Because of the uncertainty, stress and cost associated with divorce proceedings, many couples decide to resolve their marital property issues by entering into property settlement agreements.

Under Colorado law, there is a strong presumption that a marital agreement is enforceable. A "marital agreement" is defined in $sect; 14-2-302(1), C.R.S. (1987 Repl.Vol. 6B) and means an agreement either between prospective spouses made in contemplation of marriage or between present spouses, but only if signed by both parties prior to the filing of an action for dissolution of marriage or for legal separation. It must be in writing and signed by both parties, and is enforceable without consideration. Section 14-2-303, C.R.S. (1987 Repl.Vol. 6B). The content of such agreements can include a number of areas, including, inter alia, the disposition of property. Section 14-2-304(1), C.R.S. (1987 Repl.Vol. 6B).

Absent involuntary execution or unfair and unreasonable disclosure of property or financial obligations, a marital agreement is enforceable. Section 14-2-307, C.R.S. (1987 Repl.Vol. 6B); In re Marriage of Christen, supra (holding that a clear and unambiguous agreement must be enforced as written).

Colorado Court of Appeals: Husband's Failure to Provide Full Disclosure Regarding Pre-Marital Portion of Pension Justifies Reopening Divorce Proceeding
Information Provided by: Marc A. Rapaport

The decision issued by the Colorado Court of Appeals in the case of Schelp v. Schelp provides a vivid example of how dangerous it is for a party to conceal or understate the value of their retirement assets in a divorce proceeding. In the Schelp case, after the parties' marriage was dissolved, the wife discovered that the husband egregiously understated his premarital interest in a pension.
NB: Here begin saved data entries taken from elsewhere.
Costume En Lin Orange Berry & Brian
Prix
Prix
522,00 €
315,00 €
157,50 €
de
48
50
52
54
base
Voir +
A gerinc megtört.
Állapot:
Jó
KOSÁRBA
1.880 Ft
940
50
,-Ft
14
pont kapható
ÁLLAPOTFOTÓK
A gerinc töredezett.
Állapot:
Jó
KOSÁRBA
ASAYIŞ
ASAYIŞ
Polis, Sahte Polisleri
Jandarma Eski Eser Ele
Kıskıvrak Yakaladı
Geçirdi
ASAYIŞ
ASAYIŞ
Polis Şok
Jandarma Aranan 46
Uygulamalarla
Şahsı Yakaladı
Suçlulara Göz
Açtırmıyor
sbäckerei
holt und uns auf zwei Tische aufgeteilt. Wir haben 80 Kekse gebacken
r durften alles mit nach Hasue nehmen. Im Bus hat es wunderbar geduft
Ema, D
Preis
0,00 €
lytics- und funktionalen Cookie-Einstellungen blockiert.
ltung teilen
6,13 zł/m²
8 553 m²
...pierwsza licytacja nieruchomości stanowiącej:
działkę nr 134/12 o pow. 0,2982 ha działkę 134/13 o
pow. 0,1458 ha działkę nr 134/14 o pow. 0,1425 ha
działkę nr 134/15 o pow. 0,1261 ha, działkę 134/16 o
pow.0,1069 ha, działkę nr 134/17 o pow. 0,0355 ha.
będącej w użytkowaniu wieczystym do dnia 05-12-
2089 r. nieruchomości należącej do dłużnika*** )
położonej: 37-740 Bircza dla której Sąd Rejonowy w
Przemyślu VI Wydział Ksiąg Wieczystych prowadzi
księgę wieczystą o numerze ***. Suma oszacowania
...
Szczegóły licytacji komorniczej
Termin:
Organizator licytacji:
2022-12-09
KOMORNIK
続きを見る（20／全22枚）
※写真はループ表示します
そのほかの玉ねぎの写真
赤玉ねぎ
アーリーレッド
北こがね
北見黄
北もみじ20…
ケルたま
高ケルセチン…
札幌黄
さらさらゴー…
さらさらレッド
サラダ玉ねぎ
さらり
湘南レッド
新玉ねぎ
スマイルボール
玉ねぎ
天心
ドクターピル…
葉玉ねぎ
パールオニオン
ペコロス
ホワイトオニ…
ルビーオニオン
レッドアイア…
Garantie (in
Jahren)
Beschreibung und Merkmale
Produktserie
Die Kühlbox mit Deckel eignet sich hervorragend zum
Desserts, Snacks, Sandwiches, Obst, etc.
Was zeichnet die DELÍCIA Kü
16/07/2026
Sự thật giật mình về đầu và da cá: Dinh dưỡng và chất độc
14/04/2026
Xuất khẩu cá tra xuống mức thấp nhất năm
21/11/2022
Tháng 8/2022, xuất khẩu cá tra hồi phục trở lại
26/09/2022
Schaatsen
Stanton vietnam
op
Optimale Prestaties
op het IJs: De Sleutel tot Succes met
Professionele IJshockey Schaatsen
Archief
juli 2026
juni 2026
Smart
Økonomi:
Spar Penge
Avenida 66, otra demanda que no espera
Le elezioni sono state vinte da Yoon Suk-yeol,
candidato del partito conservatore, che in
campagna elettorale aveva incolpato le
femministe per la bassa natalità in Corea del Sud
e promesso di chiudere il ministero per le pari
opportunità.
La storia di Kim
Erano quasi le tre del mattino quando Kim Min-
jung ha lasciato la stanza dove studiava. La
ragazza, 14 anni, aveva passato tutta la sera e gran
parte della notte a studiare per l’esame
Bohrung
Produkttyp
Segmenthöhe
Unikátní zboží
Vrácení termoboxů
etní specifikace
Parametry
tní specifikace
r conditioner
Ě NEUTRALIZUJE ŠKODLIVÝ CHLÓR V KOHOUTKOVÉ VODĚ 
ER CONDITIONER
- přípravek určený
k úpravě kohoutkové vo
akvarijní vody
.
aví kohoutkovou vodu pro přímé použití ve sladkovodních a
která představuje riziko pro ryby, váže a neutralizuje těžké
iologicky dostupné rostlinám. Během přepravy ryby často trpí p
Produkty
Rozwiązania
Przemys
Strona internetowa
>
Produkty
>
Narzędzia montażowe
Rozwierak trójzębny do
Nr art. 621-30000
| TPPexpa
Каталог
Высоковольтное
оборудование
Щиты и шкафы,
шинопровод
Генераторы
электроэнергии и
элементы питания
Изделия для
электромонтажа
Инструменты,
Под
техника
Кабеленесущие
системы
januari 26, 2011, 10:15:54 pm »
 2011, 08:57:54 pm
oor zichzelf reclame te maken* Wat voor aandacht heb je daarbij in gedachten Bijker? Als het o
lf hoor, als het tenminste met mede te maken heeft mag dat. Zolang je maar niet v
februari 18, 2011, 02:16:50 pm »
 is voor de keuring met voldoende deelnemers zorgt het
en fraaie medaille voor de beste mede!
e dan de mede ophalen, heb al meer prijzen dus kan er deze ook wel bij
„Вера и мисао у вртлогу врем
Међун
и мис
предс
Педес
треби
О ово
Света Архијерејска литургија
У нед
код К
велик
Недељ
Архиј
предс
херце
During the divorce proceeding, the husband claimed that he began accruing an interest in the pension only 23 days before the marriage. In fact, he was employed with pension benefits for more than 10 years before the marriage.

The relief entered by the trial court inflicted a severe punishment on the husband for his willful misrepresentations. Initially (during the divorce proceedings) the parties had agreed to split the marital portion of the husband's pension. After the case was reopened, the trial court amended the permanent orders, and it awarded the wife the entire marital portion of the pension. The trial court's decision was affirmed on appeal.

The bottom line: failing to fully disclose your assets in a divorce case is both unethical and very dangerous.